▸ **WHAT YOU HAVE TO DO**: The records need to be set down again exactly as they appear.

▸ **SOURCE RECORDS**:
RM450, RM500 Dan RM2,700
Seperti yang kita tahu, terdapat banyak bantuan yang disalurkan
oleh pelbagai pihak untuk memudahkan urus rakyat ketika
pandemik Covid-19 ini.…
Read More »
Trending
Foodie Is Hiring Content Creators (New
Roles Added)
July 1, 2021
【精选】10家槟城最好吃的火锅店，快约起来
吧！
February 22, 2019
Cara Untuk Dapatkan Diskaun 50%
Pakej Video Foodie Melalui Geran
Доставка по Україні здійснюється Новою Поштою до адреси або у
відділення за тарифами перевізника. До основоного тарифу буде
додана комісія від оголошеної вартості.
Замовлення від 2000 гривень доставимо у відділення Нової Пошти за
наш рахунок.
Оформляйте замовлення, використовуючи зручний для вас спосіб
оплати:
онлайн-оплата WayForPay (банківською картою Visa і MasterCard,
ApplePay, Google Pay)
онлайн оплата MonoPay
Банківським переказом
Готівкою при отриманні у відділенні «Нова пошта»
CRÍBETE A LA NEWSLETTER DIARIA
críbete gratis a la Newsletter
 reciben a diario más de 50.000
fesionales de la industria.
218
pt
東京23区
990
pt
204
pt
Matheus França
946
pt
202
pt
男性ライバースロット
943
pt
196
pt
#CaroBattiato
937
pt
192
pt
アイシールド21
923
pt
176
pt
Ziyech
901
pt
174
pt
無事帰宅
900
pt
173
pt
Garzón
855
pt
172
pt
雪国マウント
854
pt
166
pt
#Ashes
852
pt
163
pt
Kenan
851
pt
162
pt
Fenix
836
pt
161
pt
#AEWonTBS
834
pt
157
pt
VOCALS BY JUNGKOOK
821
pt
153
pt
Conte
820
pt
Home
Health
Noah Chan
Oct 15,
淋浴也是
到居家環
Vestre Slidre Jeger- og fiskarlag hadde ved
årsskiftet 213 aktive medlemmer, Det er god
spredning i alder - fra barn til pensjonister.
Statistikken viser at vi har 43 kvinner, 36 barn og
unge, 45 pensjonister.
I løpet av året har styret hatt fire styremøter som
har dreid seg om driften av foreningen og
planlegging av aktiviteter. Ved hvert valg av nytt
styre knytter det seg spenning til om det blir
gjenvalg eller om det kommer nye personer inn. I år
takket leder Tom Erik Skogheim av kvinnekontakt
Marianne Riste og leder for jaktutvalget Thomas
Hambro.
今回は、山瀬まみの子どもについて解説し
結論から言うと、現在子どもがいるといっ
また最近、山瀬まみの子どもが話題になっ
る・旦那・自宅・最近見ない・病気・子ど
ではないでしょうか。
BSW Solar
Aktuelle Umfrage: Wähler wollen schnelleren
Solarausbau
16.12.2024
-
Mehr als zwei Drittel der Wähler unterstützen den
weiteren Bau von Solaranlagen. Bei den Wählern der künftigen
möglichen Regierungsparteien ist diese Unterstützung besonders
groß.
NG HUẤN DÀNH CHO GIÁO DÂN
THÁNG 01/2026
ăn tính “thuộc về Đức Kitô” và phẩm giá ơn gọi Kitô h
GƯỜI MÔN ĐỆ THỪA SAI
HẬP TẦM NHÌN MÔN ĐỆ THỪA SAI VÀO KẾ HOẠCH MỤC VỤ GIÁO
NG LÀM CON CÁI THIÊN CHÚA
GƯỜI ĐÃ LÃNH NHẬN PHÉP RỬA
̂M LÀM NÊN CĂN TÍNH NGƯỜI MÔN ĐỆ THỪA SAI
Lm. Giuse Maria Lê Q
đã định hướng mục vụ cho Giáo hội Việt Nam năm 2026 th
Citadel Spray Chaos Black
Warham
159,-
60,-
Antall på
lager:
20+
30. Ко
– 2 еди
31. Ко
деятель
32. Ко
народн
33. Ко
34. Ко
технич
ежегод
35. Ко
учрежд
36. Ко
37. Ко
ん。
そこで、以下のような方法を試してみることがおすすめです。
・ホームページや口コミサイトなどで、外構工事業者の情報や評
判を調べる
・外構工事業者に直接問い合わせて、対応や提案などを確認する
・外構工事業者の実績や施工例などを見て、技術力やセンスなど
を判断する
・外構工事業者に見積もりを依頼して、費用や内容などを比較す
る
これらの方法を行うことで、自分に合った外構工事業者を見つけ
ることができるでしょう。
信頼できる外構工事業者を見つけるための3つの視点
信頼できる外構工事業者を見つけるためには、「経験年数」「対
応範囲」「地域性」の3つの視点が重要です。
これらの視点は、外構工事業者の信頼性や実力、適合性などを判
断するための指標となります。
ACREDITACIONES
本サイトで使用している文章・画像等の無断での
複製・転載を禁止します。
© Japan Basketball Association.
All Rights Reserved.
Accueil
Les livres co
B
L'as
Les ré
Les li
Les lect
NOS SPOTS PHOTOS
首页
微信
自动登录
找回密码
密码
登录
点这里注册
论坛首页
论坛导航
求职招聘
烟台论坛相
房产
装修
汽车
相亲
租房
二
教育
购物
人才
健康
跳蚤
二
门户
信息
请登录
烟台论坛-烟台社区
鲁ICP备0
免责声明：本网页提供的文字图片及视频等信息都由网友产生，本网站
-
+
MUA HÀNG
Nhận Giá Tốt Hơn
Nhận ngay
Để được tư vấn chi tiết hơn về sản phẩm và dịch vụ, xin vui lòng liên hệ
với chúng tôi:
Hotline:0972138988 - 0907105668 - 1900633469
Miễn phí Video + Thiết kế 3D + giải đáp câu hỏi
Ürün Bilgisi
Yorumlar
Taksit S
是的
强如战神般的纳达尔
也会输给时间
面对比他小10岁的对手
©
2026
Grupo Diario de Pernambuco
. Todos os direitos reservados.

▸ **RESPONSE FOR THIS EXERCISE**:
RM450, RM500 Dan RM2,700
Seperti yang kita tahu, terdapat banyak bantuan yang disalurkan
oleh pelbagai pihak untuk memudahkan urus rakyat ketika
pandemik Covid-19 ini.…
Read More »
Trending
Foodie Is Hiring Content Creators (New
Roles Added)
July 1, 2021
【精选】10家槟城最好吃的火锅店，快约起来
吧！
February 22, 2019
Cara Untuk Dapatkan Diskaun 50%
Pakej Video Foodie Melalui Geran
Доставка по Україні здійснюється Новою Поштою до адреси або у
відділення за тарифами перевізника. До основоного тарифу буде
додана комісія від оголошеної вартості.
Замовлення від 2000 гривень доставимо у відділення Нової Пошти за
наш рахунок.
Оформляйте замовлення, використовуючи зручний для вас спосіб
оплати:
онлайн-оплата WayForPay (банківською картою Visa і MasterCard,
ApplePay, Google Pay)
онлайн оплата MonoPay
Банківським переказом
Готівкою при отриманні у відділенні «Нова пошта»
CRÍBETE A LA NEWSLETTER DIARIA
críbete gratis a la Newsletter
 reciben a diario más de 50.000
fesionales de la industria.
218
pt
東京23区
990
pt
204
pt
Matheus França
946
pt
202
pt
男性ライバースロット
943
pt
196
pt
#CaroBattiato
937
pt
192
pt
アイシールド21
923
pt
176
pt
Ziyech
901
pt
174
pt
無事帰宅
900
pt
173
pt
Garzón
855
pt
172
pt
雪国マウント
854
pt
166
pt
#Ashes
852
pt
163
pt
Kenan
851
pt
162
pt
Fenix
836
pt
161
pt
#AEWonTBS
834
pt
157
pt
VOCALS BY JUNGKOOK
821
pt
153
pt
Conte
820
pt
Home
Health
Noah Chan
Oct 15,
淋浴也是
到居家環
Vestre Slidre Jeger- og fiskarlag hadde ved
årsskiftet 213 aktive medlemmer, Det er god
spredning i alder - fra barn til pensjonister.
Statistikken viser at vi har 43 kvinner, 36 barn og
unge, 45 pensjonister.
I løpet av året har styret hatt fire styremøter som
har dreid seg om driften av foreningen og
planlegging av aktiviteter. Ved hvert valg av nytt
styre knytter det seg spenning til om det blir
gjenvalg eller om det kommer nye personer inn. I år
takket leder Tom Erik Skogheim av kvinnekontakt
Marianne Riste og leder for jaktutvalget Thomas
Hambro.
今回は、山瀬まみの子どもについて解説し
結論から言うと、現在子どもがいるといっ
また最近、山瀬まみの子どもが話題になっ
る・旦那・自宅・最近見ない・病気・子ど
ではないでしょうか。
BSW Solar
Aktuelle Umfrage: Wähler wollen schnelleren
Solarausbau
16.12.2024
-
Mehr als zwei Drittel der Wähler unterstützen den
weiteren Bau von Solaranlagen. Bei den Wählern der künftigen
möglichen Regierungsparteien ist diese Unterstützung besonders
groß.
NG HUẤN DÀNH CHO GIÁO DÂN
THÁNG 01/2026
ăn tính “thuộc về Đức Kitô” và phẩm giá ơn gọi Kitô h
GƯỜI MÔN ĐỆ THỪA SAI
HẬP TẦM NHÌN MÔN ĐỆ THỪA SAI VÀO KẾ HOẠCH MỤC VỤ GIÁO
NG LÀM CON CÁI THIÊN CHÚA
GƯỜI ĐÃ LÃNH NHẬN PHÉP RỬA
̂M LÀM NÊN CĂN TÍNH NGƯỜI MÔN ĐỆ THỪA SAI
Lm. Giuse Maria Lê Q
đã định hướng mục vụ cho Giáo hội Việt Nam năm 2026 th
Citadel Spray Chaos Black
Warham
159,-
60,-
Antall på
lager:
20+
30. Ко
– 2 еди
31. Ко
деятель
32. Ко
народн
33. Ко
34. Ко
технич
ежегод
35. Ко
учрежд
36. Ко
37. Ко
ん。
そこで、以下のような方法を試してみることがおすすめです。
・ホームページや口コミサイトなどで、外構工事業者の情報や評
判を調べる
・外構工事業者に直接問い合わせて、対応や提案などを確認する
・外構工事業者の実績や施工例などを見て、技術力やセンスなど
を判断する
・外構工事業者に見積もりを依頼して、費用や内容などを比較す
る
これらの方法を行うことで、自分に合った外構工事業者を見つけ
ることができるでしょう。
信頼できる外構工事業者を見つけるための3つの視点
信頼できる外構工事業者を見つけるためには、「経験年数」「対
応範囲」「地域性」の3つの視点が重要です。
これらの視点は、外構工事業者の信頼性や実力、適合性などを判
断するための指標となります。
ACREDITACIONES
本サイトで使用している文章・画像等の無断での
複製・転載を禁止します。
© Japan Basketball Association.
All Rights Reserved.
Accueil
Les livres co
B
L'as
Les ré
Les li
Les lect
NOS SPOTS PHOTOS
首页
微信
自动登录
找回密码
密码
登录
点这里注册
论坛首页
论坛导航
求职招聘
烟台论坛相
房产
装修
汽车
相亲
租房
二
教育
购物
人才
健康
跳蚤
二
门户
信息
请登录
烟台论坛-烟台社区
鲁ICP备0
免责声明：本网页提供的文字图片及视频等信息都由网友产生，本网站
-
+
MUA HÀNG
Nhận Giá Tốt Hơn
Nhận ngay
Để được tư vấn chi tiết hơn về sản phẩm và dịch vụ, xin vui lòng liên hệ
với chúng tôi:
Hotline:0972138988 - 0907105668 - 1900633469
Miễn phí Video + Thiết kế 3D + giải đáp câu hỏi
Ürün Bilgisi
Yorumlar
Taksit S
是的
强如战神般的纳达尔
也会输给时间
面对比他小10岁的对手
©
2026
Grupo Diario de Pernambuco
. Todos os direitos reservados.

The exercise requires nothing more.